_Exercise aim_.
Look through the entries for the string "your", and copy each line that holds it.
━━━
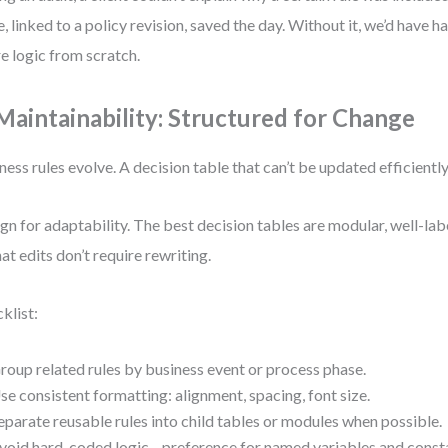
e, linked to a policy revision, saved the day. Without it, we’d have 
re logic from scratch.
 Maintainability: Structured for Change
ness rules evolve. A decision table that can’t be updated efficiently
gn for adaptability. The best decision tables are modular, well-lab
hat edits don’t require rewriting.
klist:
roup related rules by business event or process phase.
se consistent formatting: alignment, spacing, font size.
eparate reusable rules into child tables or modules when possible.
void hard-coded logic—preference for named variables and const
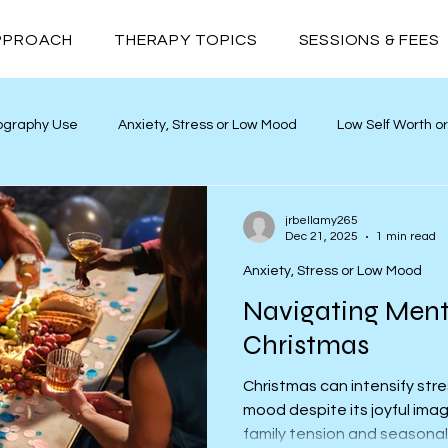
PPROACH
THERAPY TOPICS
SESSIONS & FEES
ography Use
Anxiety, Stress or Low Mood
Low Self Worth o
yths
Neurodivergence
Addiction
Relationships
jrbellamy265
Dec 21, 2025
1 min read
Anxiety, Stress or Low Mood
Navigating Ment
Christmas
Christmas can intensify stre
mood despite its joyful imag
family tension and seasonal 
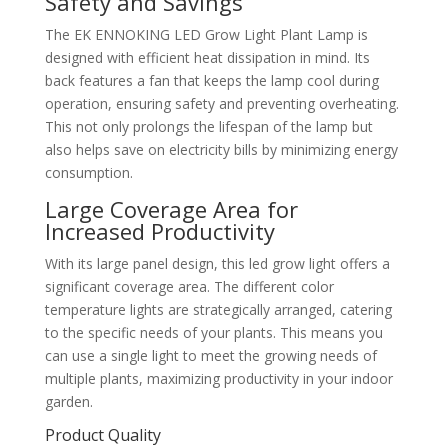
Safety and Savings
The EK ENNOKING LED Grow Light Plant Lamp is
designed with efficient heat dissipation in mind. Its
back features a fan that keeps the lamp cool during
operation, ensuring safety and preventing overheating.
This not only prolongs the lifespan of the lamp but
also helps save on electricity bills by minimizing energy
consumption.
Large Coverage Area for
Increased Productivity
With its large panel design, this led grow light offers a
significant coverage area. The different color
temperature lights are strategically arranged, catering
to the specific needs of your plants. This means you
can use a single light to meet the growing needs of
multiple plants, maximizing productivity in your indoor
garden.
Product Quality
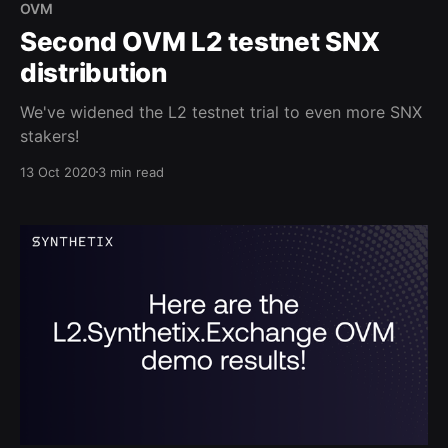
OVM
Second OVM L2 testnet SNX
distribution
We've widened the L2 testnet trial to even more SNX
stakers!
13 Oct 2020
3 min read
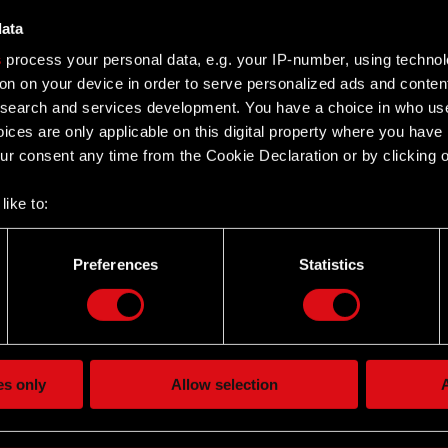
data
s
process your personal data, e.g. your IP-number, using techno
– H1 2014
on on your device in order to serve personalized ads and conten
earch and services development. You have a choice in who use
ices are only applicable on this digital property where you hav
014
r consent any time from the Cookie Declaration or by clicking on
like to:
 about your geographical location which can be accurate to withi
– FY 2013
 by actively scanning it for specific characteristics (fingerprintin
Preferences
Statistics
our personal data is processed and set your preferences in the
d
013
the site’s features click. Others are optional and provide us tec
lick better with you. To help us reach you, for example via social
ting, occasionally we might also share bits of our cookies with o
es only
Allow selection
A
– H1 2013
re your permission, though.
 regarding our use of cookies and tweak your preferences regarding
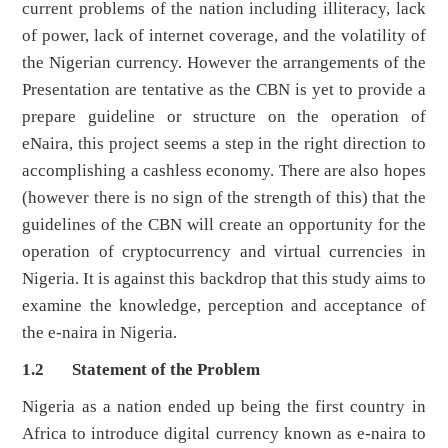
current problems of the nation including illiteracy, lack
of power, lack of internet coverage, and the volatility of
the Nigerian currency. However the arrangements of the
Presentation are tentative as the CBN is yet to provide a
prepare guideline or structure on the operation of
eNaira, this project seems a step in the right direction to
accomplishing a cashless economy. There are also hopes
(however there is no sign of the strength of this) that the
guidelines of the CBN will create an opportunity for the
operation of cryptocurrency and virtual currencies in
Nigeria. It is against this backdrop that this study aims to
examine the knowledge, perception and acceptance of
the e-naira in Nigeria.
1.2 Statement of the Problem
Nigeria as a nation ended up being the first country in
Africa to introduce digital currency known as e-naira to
━━━
_Finished exercise_.
to the specific needs of your plants. This means you
multiple plants, maximizing productivity in your indoor
process your personal data, e.g. your IP-number, using techno
on on your device in order to serve personalized ads and conten
 about your geographical location which can be accurate to withi
our personal data is processed and set your preferences in the
re your permission, though.
 regarding our use of cookies and tweak your preferences regarding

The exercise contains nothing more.